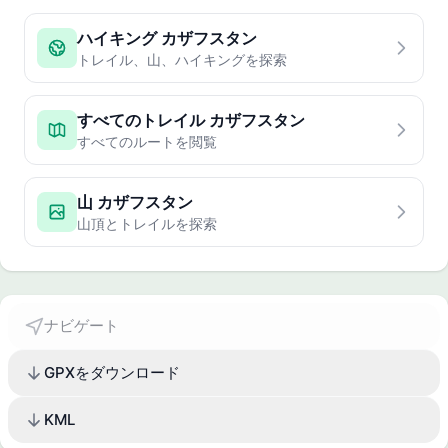
ハイキング カザフスタン
トレイル、山、ハイキングを探索
すべてのトレイル カザフスタン
すべてのルートを閲覧
山 カザフスタン
山頂とトレイルを探索
ナビゲート
GPXをダウンロード
KML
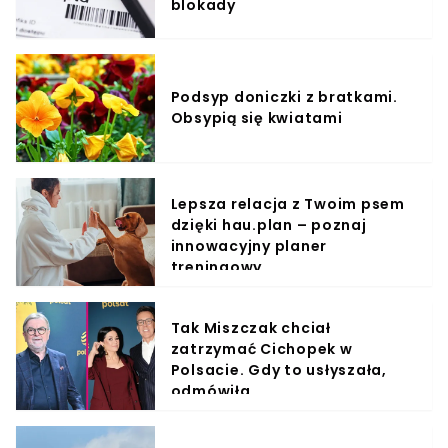
blokady
Podsyp doniczki z bratkami.
Obsypią się kwiatami
Lepsza relacja z Twoim psem
dzięki hau.plan – poznaj
innowacyjny planer
treningowy
Tak Miszczak chciał
zatrzymać Cichopek w
Polsacie. Gdy to usłyszała,
odmówiła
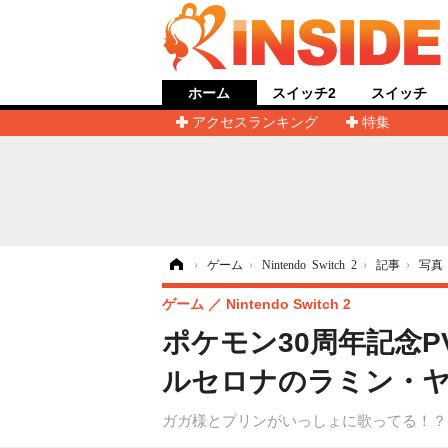
ホーム
スイッチ2
スイッチ
アクセスランキング
特集
ホーム
›
ゲーム
›
Nintendo Switch 2
›
記事
›
写真
ゲーム
Nintendo Switch 2
ポケモン30周年記念P
ルセロナのラミン・ヤ
ガガ様とプリンがいっしょに歌ってる！？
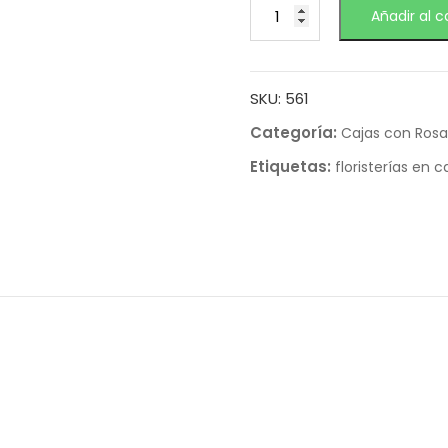
Añadir al c
SKU:
561
Categoría:
Cajas con Rosa
Etiquetas:
floristerías en ca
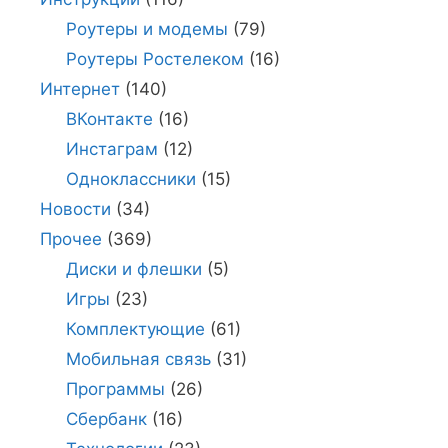
Роутеры и модемы
(79)
Роутеры Ростелеком
(16)
Интернет
(140)
ВКонтакте
(16)
Инстаграм
(12)
Одноклассники
(15)
Новости
(34)
Прочее
(369)
Диски и флешки
(5)
Игры
(23)
Комплектующие
(61)
Мобильная связь
(31)
Программы
(26)
Сбербанк
(16)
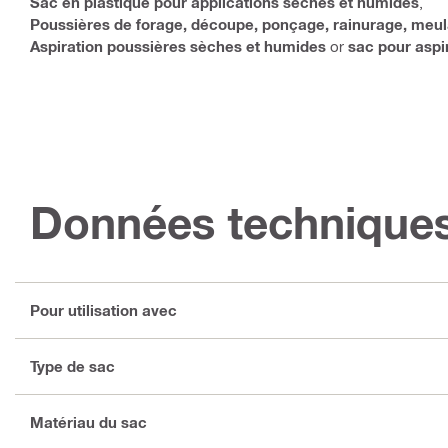
Sac en plastique pour applications sèches et humides
,
Poussières de forage, découpe, ponçage, rainurage, meul
Aspiration poussières sèches et humides
or
sac pour aspi
Données technique
Pour utilisation avec
Type de sac
Matériau du sac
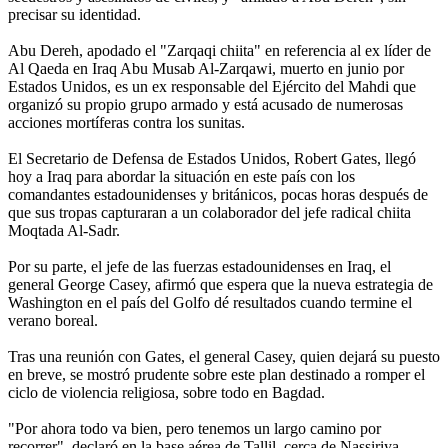
precisar su identidad.
Abu Dereh, apodado el "Zarqaqi chiita" en referencia al ex líder de
Al Qaeda en Iraq Abu Musab Al-Zarqawi, muerto en junio por
Estados Unidos, es un ex responsable del Ejército del Mahdi que
organizó su propio grupo armado y está acusado de numerosas
acciones mortíferas contra los sunitas.
El Secretario de Defensa de Estados Unidos, Robert Gates, llegó
hoy a Iraq para abordar la situación en este país con los
comandantes estadounidenses y británicos, pocas horas después de
que sus tropas capturaran a un colaborador del jefe radical chiita
Moqtada Al-Sadr.
Por su parte, el jefe de las fuerzas estadounidenses en Iraq, el
general George Casey, afirmó que espera que la nueva estrategia de
Washington en el país del Golfo dé resultados cuando termine el
verano boreal.
Tras una reunión con Gates, el general Casey, quien dejará su puesto
en breve, se mostró prudente sobre este plan destinado a romper el
ciclo de violencia religiosa, sobre todo en Bagdad.
"Por ahora todo va bien, pero tenemos un largo camino por
recorrer", declaró en la base aérea de Tallil, cerca de Nassiriya.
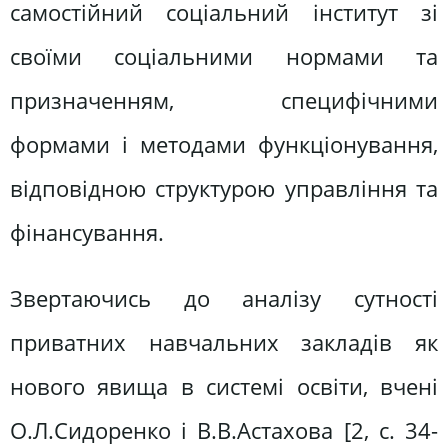
самостійний соціальний інститут зі
своїми соціальними нормами та
призначенням, специфічними
формами і методами функціонування,
відповідною структурою управління та
фінансування.
Звертаючись до аналізу сутності
приватних навчальних закладів як
нового явища в системі освіти, вчені
О.Л.Сидоренко і В.В.Астахова [2, с. 34-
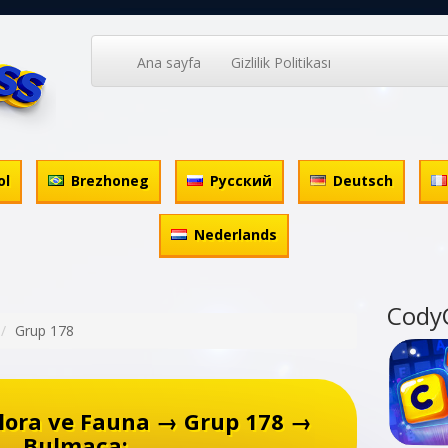
Ana sayfa
Gizlilik Politikası
ol
Brezhoneg
Русский
Deutsch
Nederlands
Cody
Grup 178
lora ve Fauna → Grup 178 →
Bulmaca:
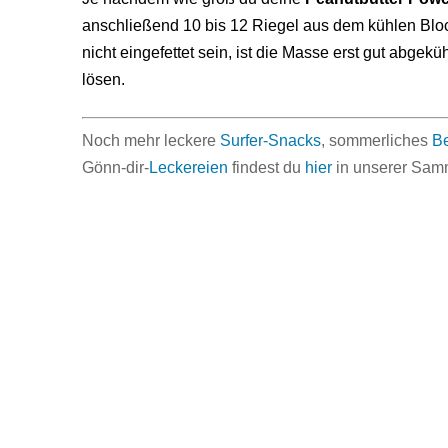
anschließend 10 bis 12 Riegel aus dem kühlen Blo
nicht eingefettet sein, ist die Masse erst gut abgeküh
lösen.
Noch mehr leckere
Surfer-Snacks
, sommerliches
Be
Gönn-dir-
Leckereien
findest du
hier
in unserer Sam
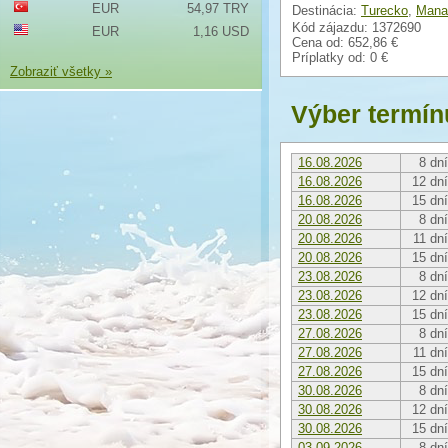
EUR
54,97 TRY
Destinácia:
Turecko
,
Manav
Kód zájazdu: 1372690
EUR
1,16 USD
Cena od:
652,86 €
Príplatky od:
0 €
Zobraziť všetky »
Výber termín
16.08.2026
8 dní
16.08.2026
12 dní
16.08.2026
15 dní
20.08.2026
8 dní
20.08.2026
11 dní
20.08.2026
15 dní
23.08.2026
8 dní
23.08.2026
12 dní
23.08.2026
15 dní
27.08.2026
8 dní
27.08.2026
11 dní
27.08.2026
15 dní
30.08.2026
8 dní
30.08.2026
12 dní
30.08.2026
15 dní
03.09.2026
8 dní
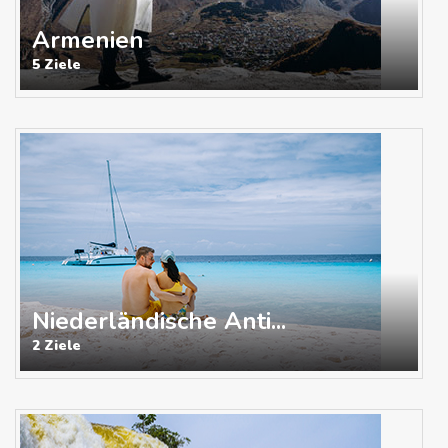
Armenien
5 Ziele
Niederländische Anti...
2 Ziele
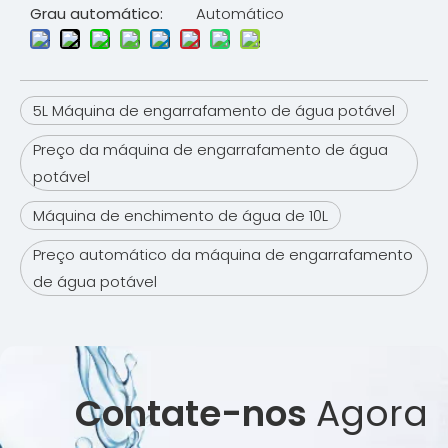
Grau automático:
Automático
5L Máquina de engarrafamento de água potável
Preço da máquina de engarrafamento de água
potável
Máquina de enchimento de água de 10L
Preço automático da máquina de engarrafamento
de água potável
Contate-nos
Agora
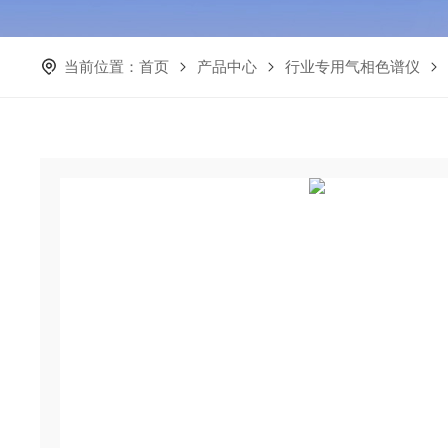
当前位置：
首页
产品中心
行业专用气相色谱仪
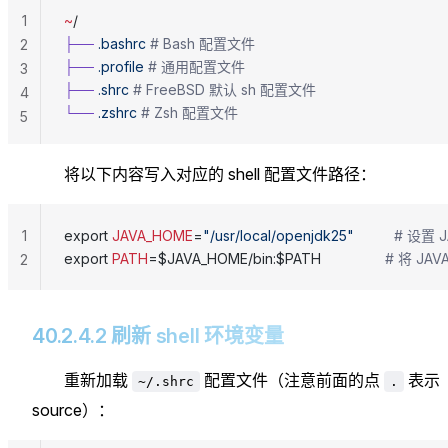
1
~
/
├──
 .bashrc
 # Bash 配置文件
2
├──
 .profile
 # 通用配置文件
3
├──
 .shrc
 # FreeBSD 默认 sh 配置文件
4
└──
 .zshrc
 # Zsh 配置文件
5
将以下内容写入对应的 shell 配置文件路径：
1
export 
JAVA_HOME
=
"/usr/local/openjdk25"
          
export 
PATH
=$JAVA_HOME/bin:$PATH                
# 将 JA
2
40.2.4.2 刷新 shell 环境变量
重新加载
配置文件（注意前面的点
表示
~/.shrc
.
source）：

* **Task directions**: Take every line from the data above that holds "país" and copy it out.

* **Output for this task**:
hoy a Iraq para abordar la situación en este país con los
Washington en el país del Golfo dé resultados cuando termine el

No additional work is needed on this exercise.